Let $$X = \{11, 12, 13, \ldots, 40, 41\}$$ and $$Y = \{61, 62, 63, \ldots, 90, 91\}$$ be the two sets of observations. If $$\bar{x}$$ and $$\bar{y}$$ are their respective means and $$\sigma^2$$ is the variance of all the observations in $$X \cup Y$$, then $$|\bar{x} + \bar{y} - \sigma^2|$$ is equal to

Let $$X = \{11,12,13,\ldots,40,41\}$$ and $$Y = \{61,62,63,\ldots,90,91\}$$. Both sets contain $$31$$ elements, so the total number of observations in $$X \cup Y$$ is $$n = 62$$.

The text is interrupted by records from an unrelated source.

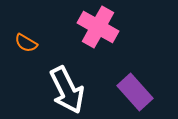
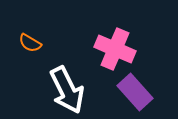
pink cross: moved 17 px right, 22 px down; rotated 6 degrees counterclockwise
orange semicircle: moved 4 px right
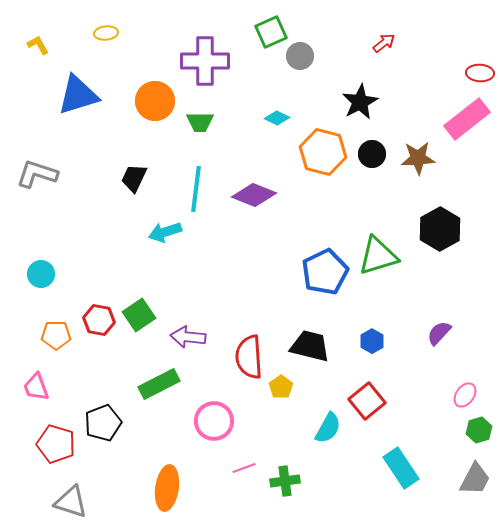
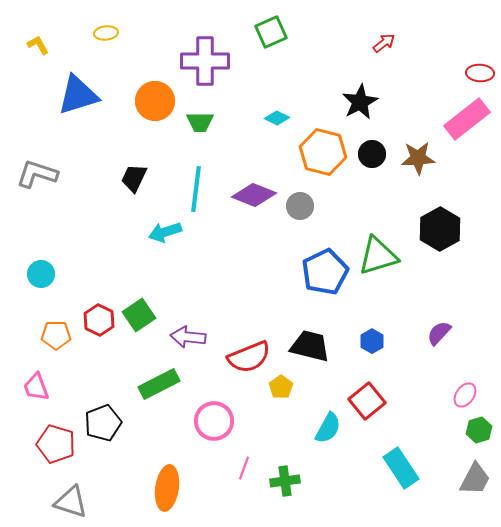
gray circle at (300, 56): moved 150 px down
red hexagon at (99, 320): rotated 16 degrees clockwise
red semicircle at (249, 357): rotated 108 degrees counterclockwise
pink line at (244, 468): rotated 50 degrees counterclockwise
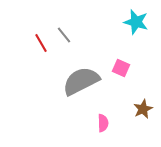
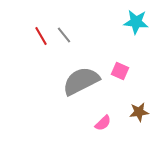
cyan star: rotated 10 degrees counterclockwise
red line: moved 7 px up
pink square: moved 1 px left, 3 px down
brown star: moved 4 px left, 3 px down; rotated 18 degrees clockwise
pink semicircle: rotated 48 degrees clockwise
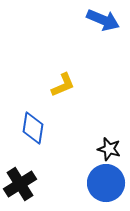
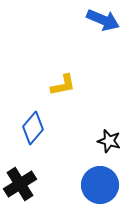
yellow L-shape: rotated 12 degrees clockwise
blue diamond: rotated 32 degrees clockwise
black star: moved 8 px up
blue circle: moved 6 px left, 2 px down
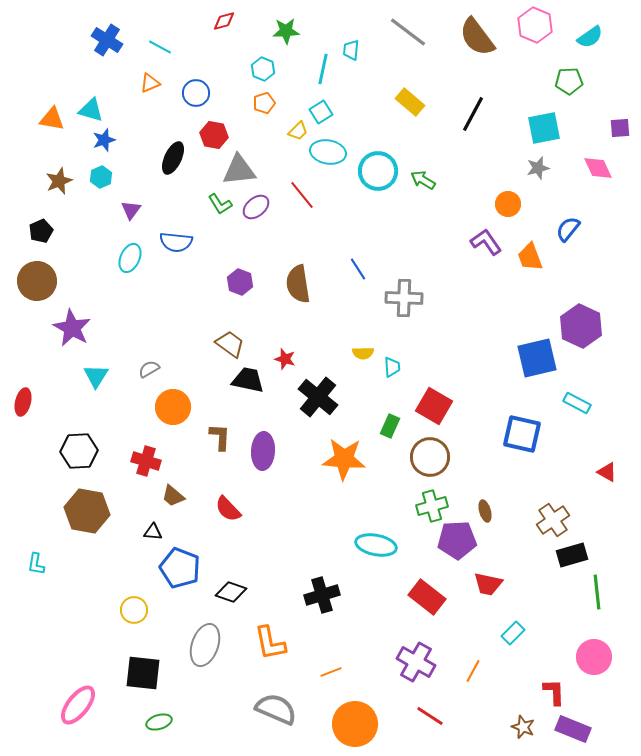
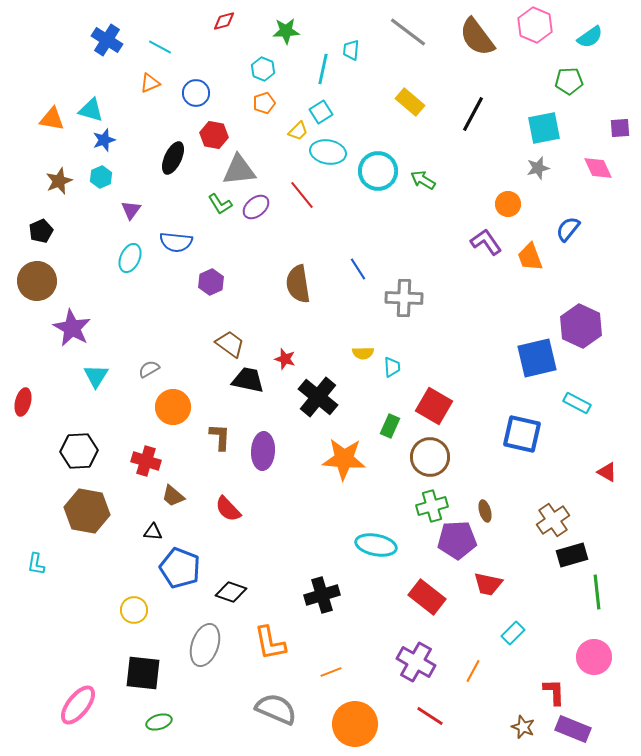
purple hexagon at (240, 282): moved 29 px left; rotated 15 degrees clockwise
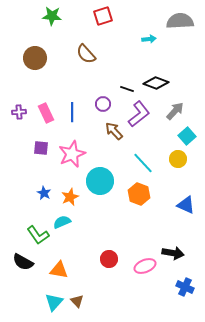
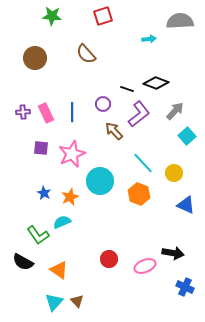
purple cross: moved 4 px right
yellow circle: moved 4 px left, 14 px down
orange triangle: rotated 24 degrees clockwise
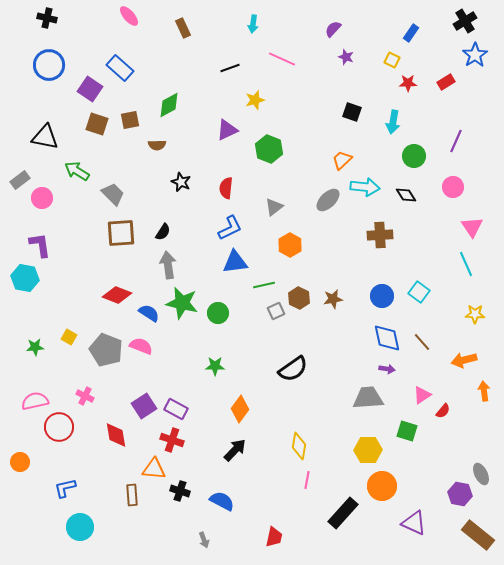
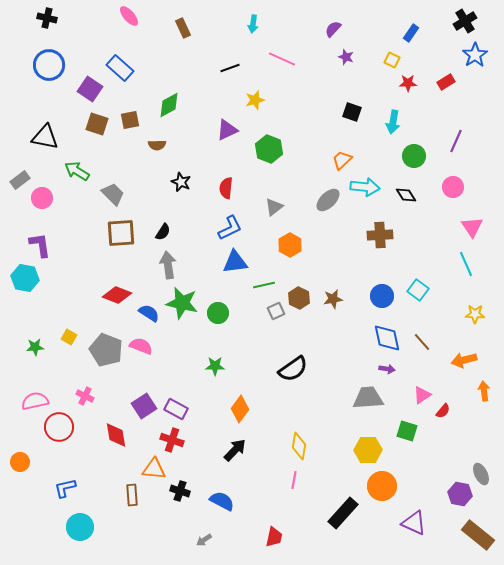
cyan square at (419, 292): moved 1 px left, 2 px up
pink line at (307, 480): moved 13 px left
gray arrow at (204, 540): rotated 77 degrees clockwise
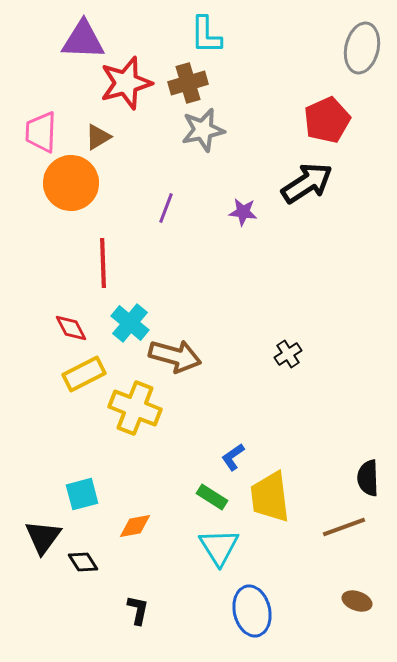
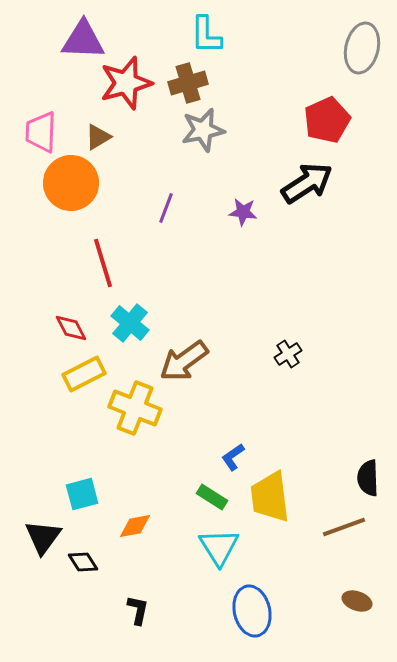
red line: rotated 15 degrees counterclockwise
brown arrow: moved 9 px right, 5 px down; rotated 129 degrees clockwise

The mean of $$X$$ is $$\bar{x} = \frac{11 + 41}{2} = 26$$ and the mean of $$Y$$ is $$\bar{y} = \frac{61 + 91}{2} = 76$$. Hence the combined mean of $$X \cup Y$$ is $$\mu = \frac{31 \times 26 + 31 \times 76}{62} = \frac{26 + 76}{2} = 51$$.

To find the variance $$\sigma^2$$, we compute $$\frac{1}{n}\sum (x_i - \mu)^2$$ over all observations.

For elements of $$X$$, as $$k$$ ranges from $$11$$ to $$41$$, $$(k - 51)$$ ranges from $$-40$$ to $$-10$$, so $$\sum_{k=11}^{41}(k-51)^2 = \sum_{j=10}^{40} j^2 = \frac{40 \times 41 \times 81}{6} - \frac{9 \times 10 \times 19}{6} = 22140 - 285 = 21855$$.

Similarly, for elements of $$Y$$, as $$k$$ ranges from $$61$$ to $$91$$, $$(k - 51)$$ ranges from $$10$$ to $$40$$, and one similarly finds $$\sum_{k=61}^{91}(k-51)^2 = \sum_{j=10}^{40} j^2 = 21855$$.

It follows that $$\sigma^2 = \frac{21855 + 21855}{62} = \frac{43710}{62} = 705$$.

Hence $$|\bar{x} + \bar{y} - \sigma^2| = |26 + 76 - 705| = |102 - 705| = \boxed{603}$$.